Although pictures appear in the entries below, leave them out and print exactly the lines from the first line through the line containing "tal model for".

*Saved data entries*:
————————
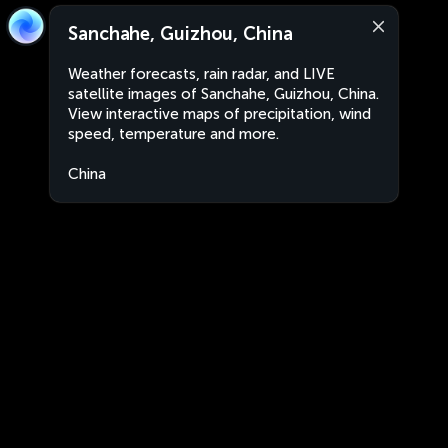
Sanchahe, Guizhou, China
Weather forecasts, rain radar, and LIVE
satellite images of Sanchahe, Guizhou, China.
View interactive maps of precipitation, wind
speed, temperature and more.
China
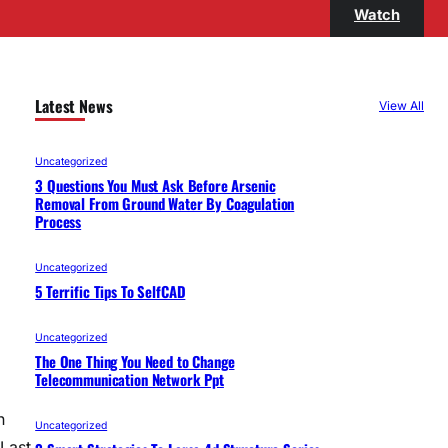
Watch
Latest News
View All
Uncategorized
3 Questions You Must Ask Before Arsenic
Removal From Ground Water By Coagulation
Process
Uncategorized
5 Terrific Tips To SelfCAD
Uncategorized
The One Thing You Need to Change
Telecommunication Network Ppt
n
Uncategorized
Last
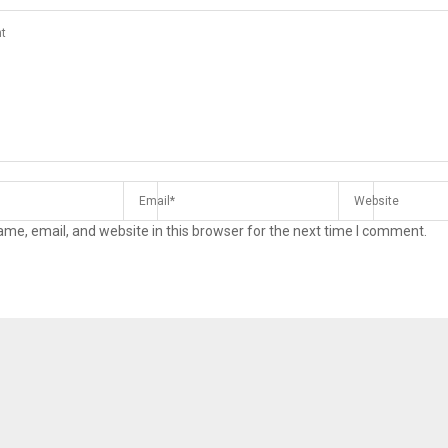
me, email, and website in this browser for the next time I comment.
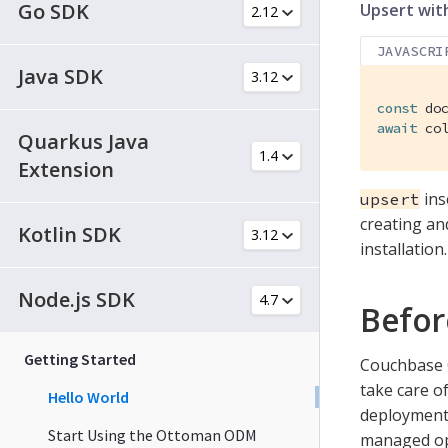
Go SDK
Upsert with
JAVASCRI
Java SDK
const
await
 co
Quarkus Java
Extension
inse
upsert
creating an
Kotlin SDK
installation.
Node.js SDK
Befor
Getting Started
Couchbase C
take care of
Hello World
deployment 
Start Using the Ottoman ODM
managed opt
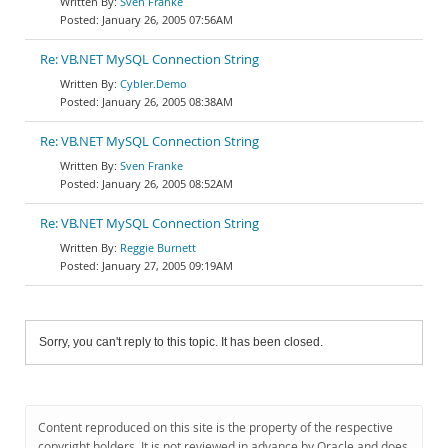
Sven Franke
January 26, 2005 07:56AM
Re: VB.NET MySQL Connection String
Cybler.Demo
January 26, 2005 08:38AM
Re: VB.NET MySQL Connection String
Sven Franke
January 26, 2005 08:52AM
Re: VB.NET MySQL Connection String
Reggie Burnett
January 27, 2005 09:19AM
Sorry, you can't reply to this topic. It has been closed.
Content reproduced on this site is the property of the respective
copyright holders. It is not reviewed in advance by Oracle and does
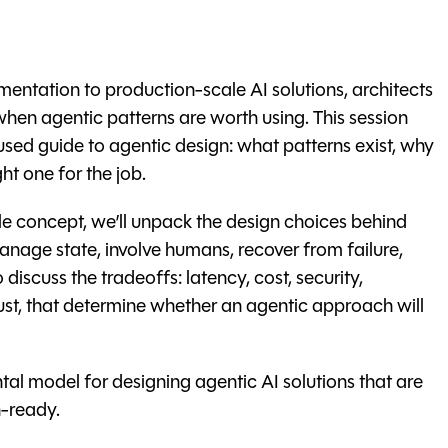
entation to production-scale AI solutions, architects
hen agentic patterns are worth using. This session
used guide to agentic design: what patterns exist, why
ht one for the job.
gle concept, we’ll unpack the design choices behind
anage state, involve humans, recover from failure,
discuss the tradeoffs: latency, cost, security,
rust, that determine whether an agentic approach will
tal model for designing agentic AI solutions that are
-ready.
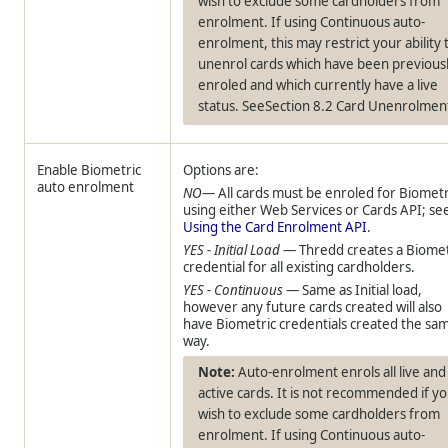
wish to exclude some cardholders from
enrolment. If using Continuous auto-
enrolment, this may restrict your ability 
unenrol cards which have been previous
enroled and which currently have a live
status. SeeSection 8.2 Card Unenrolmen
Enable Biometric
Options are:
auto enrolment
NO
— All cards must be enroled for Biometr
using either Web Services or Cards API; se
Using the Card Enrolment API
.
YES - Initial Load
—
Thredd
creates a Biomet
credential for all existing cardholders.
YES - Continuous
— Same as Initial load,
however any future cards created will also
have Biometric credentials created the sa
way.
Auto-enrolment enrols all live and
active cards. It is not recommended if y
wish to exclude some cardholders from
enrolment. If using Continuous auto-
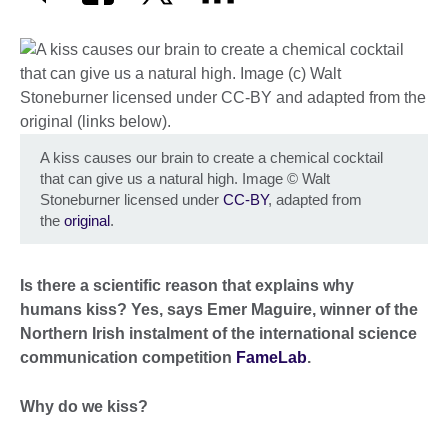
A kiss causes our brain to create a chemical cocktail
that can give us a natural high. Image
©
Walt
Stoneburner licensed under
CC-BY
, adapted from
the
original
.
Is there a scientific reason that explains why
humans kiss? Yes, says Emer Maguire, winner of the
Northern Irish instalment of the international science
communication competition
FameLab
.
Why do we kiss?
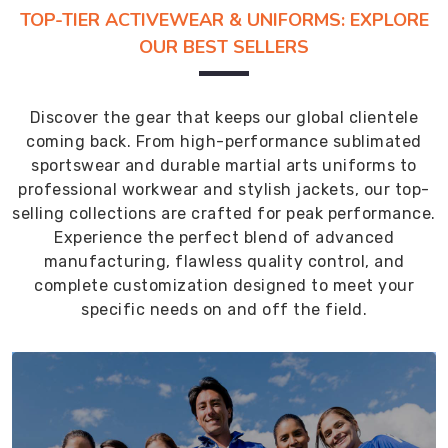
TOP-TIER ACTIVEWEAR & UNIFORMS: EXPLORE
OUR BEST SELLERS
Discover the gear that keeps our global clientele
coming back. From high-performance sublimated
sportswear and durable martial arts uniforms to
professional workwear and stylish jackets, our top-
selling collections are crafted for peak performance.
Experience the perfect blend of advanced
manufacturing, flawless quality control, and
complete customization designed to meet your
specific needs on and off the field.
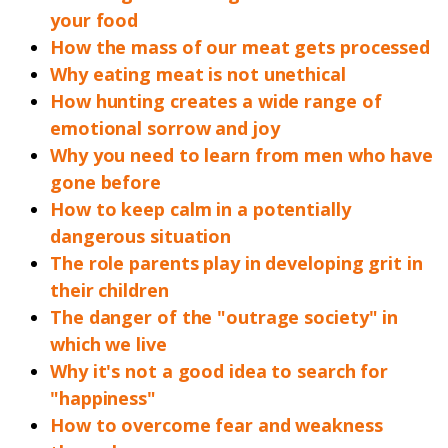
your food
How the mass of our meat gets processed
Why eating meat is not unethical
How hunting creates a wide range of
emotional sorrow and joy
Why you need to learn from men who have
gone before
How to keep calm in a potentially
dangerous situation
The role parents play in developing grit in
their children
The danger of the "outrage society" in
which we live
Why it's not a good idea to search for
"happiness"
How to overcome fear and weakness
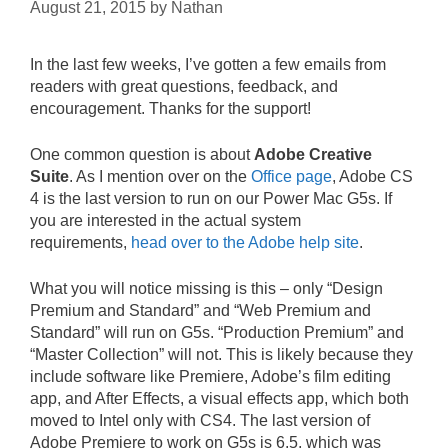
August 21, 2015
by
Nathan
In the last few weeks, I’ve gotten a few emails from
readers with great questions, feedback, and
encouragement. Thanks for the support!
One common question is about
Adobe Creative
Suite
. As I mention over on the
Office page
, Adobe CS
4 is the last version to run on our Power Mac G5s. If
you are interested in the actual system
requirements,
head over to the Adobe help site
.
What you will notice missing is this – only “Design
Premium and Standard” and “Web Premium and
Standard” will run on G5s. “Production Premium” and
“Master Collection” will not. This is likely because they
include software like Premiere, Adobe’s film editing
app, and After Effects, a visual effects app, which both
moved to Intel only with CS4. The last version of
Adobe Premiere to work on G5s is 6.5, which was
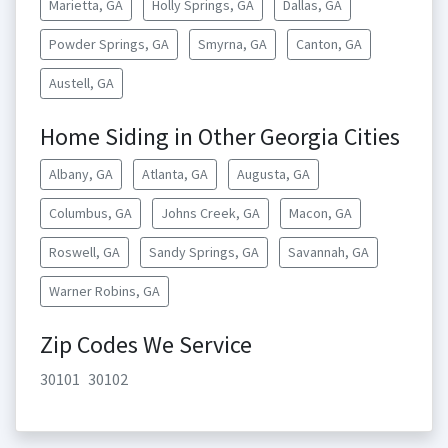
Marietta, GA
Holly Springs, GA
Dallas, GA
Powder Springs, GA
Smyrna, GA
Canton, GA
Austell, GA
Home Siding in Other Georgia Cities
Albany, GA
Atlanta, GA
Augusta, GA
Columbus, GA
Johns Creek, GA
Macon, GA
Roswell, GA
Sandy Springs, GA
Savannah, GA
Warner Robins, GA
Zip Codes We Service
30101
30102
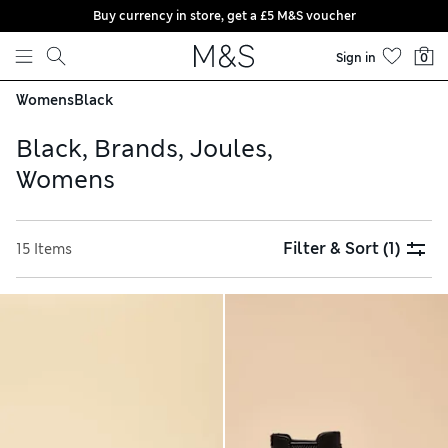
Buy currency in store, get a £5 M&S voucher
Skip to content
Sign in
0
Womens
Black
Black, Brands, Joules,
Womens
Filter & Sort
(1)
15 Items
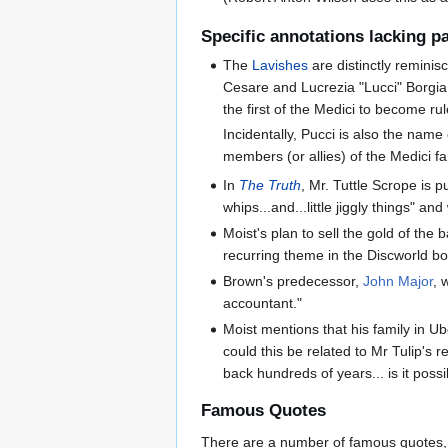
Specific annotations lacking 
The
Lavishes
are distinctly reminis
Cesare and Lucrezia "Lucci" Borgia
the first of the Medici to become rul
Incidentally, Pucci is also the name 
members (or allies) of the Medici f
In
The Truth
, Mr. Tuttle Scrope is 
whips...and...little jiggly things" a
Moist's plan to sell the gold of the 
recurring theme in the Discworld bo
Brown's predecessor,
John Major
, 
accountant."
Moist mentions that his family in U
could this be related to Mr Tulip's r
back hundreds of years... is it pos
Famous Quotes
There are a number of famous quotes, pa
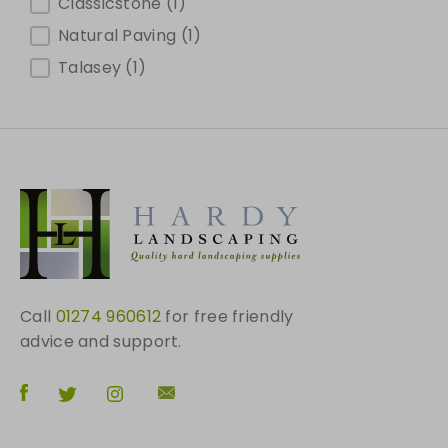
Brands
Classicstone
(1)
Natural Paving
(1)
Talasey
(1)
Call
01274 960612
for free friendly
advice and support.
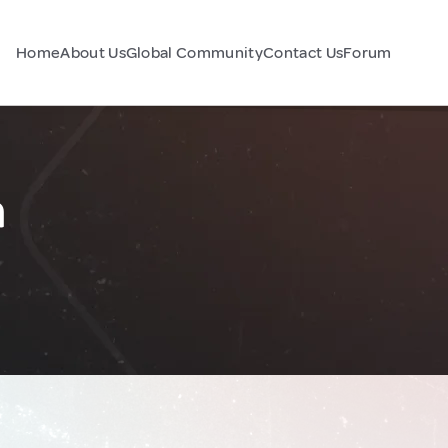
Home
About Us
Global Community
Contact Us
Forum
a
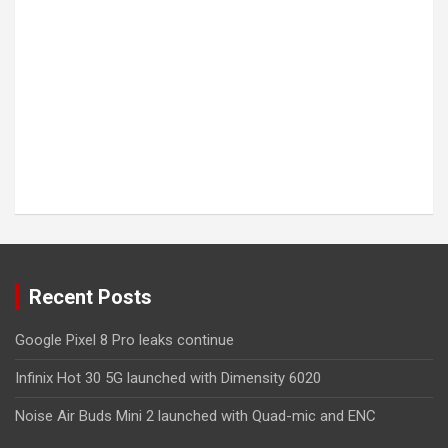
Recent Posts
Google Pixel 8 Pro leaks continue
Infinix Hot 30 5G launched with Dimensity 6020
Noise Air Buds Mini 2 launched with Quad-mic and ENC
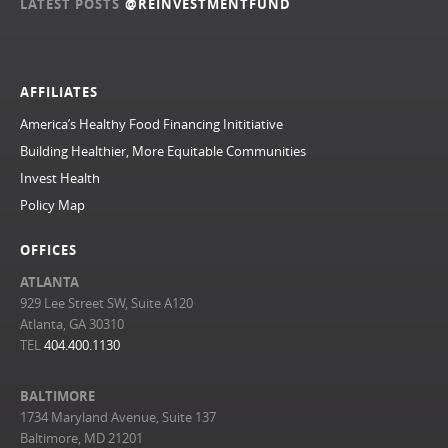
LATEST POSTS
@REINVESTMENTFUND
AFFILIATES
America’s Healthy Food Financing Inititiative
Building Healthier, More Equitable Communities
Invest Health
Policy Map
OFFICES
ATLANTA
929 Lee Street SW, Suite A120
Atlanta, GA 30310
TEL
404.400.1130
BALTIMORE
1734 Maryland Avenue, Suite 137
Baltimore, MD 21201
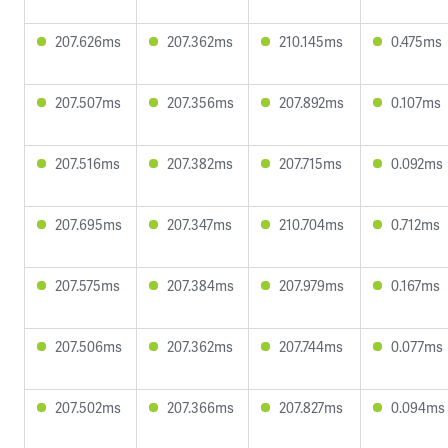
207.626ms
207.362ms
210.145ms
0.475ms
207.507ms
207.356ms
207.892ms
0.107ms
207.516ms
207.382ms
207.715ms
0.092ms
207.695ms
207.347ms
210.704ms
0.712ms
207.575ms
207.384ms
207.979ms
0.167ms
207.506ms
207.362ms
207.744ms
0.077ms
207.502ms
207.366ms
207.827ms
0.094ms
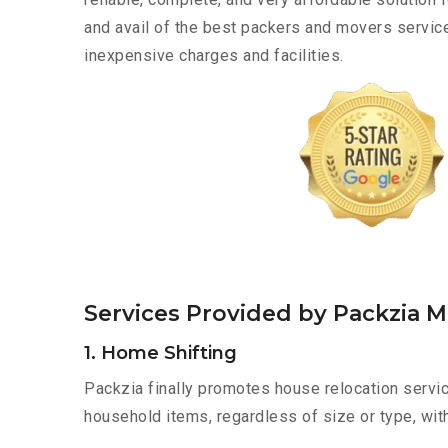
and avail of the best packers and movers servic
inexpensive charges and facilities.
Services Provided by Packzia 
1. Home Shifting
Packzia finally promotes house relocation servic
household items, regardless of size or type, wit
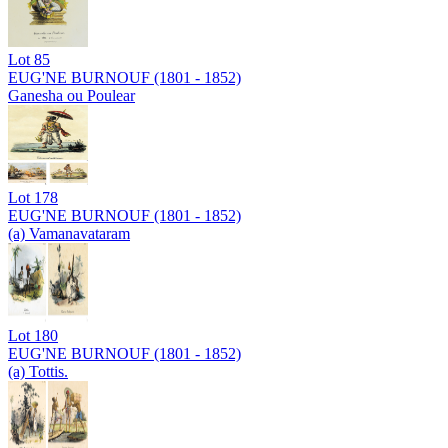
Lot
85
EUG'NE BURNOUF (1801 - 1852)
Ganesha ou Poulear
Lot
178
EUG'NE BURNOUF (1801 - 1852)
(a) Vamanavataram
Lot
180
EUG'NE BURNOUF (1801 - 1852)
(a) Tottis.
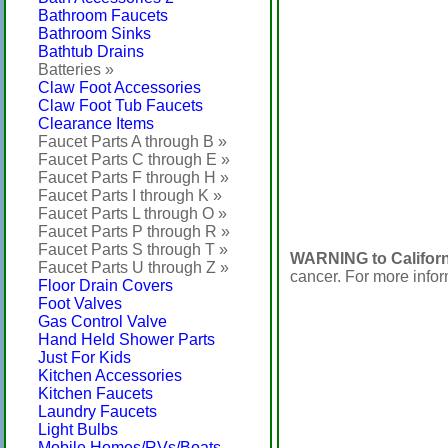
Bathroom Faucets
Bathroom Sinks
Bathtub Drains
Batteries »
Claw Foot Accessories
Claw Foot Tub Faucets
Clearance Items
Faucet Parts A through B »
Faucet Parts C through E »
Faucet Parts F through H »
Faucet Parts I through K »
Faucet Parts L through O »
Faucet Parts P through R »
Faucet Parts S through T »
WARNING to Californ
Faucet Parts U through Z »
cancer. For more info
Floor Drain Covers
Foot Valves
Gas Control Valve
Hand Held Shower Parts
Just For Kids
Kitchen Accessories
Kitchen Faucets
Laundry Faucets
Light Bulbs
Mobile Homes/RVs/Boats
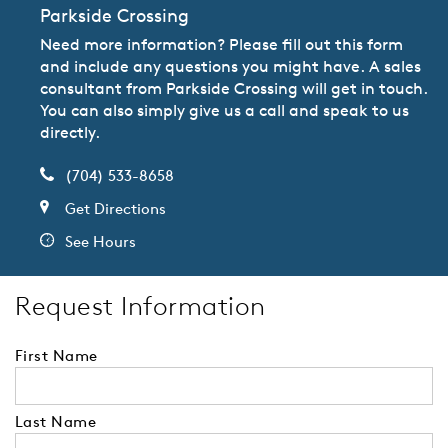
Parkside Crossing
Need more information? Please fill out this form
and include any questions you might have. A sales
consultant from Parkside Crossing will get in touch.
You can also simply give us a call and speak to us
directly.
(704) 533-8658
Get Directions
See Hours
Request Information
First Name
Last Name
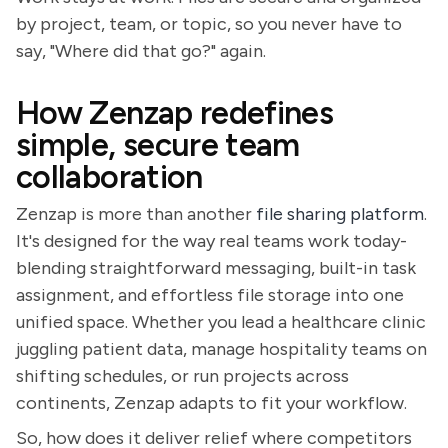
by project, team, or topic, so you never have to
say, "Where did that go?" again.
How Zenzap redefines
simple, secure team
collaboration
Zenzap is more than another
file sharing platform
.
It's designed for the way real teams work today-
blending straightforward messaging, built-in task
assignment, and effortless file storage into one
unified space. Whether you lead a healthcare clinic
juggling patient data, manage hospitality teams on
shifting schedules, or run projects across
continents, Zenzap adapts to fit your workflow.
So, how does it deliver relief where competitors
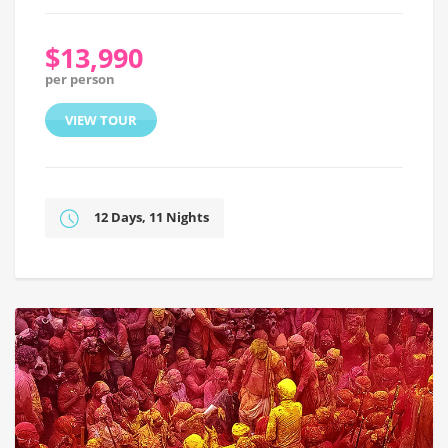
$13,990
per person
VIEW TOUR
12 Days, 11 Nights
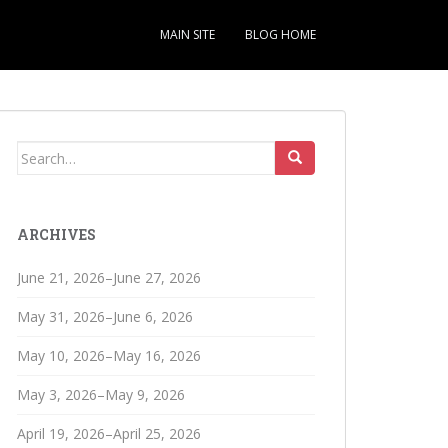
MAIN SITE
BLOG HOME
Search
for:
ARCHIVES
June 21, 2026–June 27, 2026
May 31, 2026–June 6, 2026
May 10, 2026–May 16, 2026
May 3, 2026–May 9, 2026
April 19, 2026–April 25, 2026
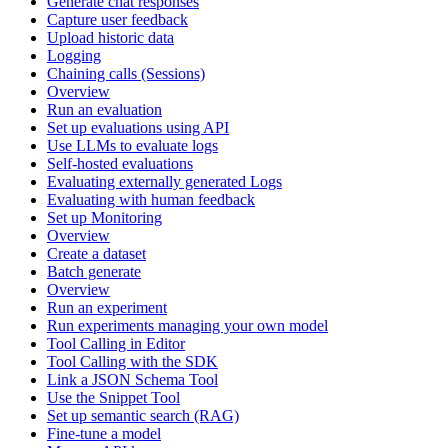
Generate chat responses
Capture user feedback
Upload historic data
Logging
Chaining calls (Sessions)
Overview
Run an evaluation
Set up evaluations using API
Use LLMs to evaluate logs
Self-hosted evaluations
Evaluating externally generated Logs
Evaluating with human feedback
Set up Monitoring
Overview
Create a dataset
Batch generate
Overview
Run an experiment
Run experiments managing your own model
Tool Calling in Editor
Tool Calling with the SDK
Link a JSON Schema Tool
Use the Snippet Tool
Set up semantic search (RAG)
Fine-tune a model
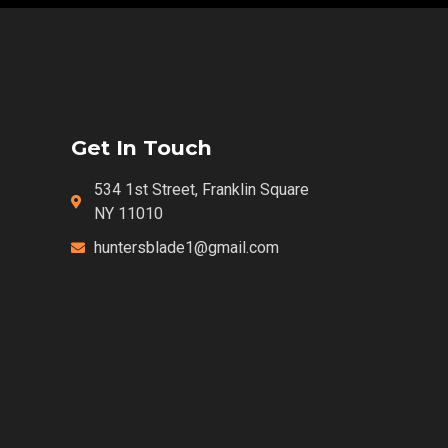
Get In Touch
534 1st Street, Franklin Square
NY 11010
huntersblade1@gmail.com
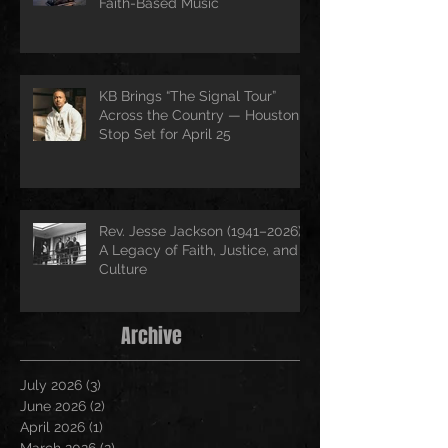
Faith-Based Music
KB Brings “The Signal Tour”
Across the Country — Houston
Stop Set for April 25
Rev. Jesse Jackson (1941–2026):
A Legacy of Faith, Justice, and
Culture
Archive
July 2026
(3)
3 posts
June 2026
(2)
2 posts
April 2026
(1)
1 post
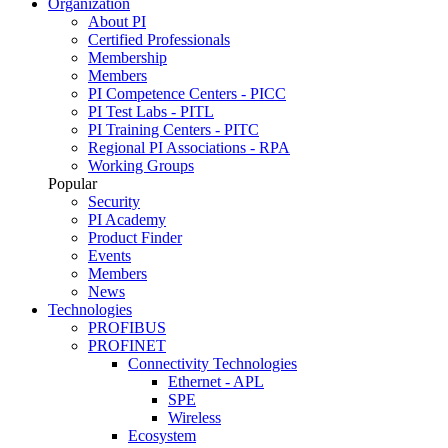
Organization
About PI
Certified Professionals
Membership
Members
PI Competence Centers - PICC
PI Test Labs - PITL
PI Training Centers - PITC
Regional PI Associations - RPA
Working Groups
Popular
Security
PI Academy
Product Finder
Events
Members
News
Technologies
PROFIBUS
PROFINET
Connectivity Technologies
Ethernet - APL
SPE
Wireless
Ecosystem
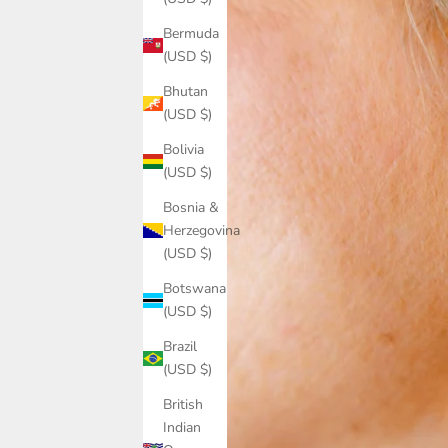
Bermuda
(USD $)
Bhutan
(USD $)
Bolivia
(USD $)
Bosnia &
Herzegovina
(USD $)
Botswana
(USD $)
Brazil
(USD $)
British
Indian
————————
*Exercise answer*:
Sanchahe, Guizhou, China
Weather forecasts, rain radar, and LIVE
satellite images of Sanchahe, Guizhou, China.
View interactive maps of precipitation, wind
speed, temperature and more.
China
Watch
Latest News
View All
Uncategorized
3 Questions You Must Ask Before Arsenic
Removal From Ground Water By Coagulation
Process
Uncategorized
5 Terrific Tips To SelfCAD
Uncategorized
The One Thing You Need to Change
Telecommunication Network Ppt
n
Uncategorized
Last
me, email, and website in this browser for the next time I comment.
Go SDK
Upsert with
JAVASCRI
Java SDK
const
await
 co
Quarkus Java
Extension
inse
upsert
creating an
Kotlin SDK
installation.
Node.js SDK
Befor
Getting Started
Couchbase C
take care of
Hello World
deployment 
Start Using the Ottoman ODM
managed opt
Sven Franke
January 26, 2005 07:56AM
Re: VB.NET MySQL Connection String
Cybler.Demo
January 26, 2005 08:38AM
Re: VB.NET MySQL Connection String
Sven Franke
January 26, 2005 08:52AM
Re: VB.NET MySQL Connection String
Reggie Burnett
January 27, 2005 09:19AM
Sorry, you can't reply to this topic. It has been closed.
Content reproduced on this site is the property of the respective
copyright holders. It is not reviewed in advance by Oracle and does
entation to production-scale AI solutions, architects
hen agentic patterns are worth using. This session
used guide to agentic design: what patterns exist, why
ht one for the job.
gle concept, we’ll unpack the design choices behind
anage state, involve humans, recover from failure,
discuss the tradeoffs: latency, cost, security,
rust, that determine whether an agentic approach will
tal model for designing agentic AI solutions that are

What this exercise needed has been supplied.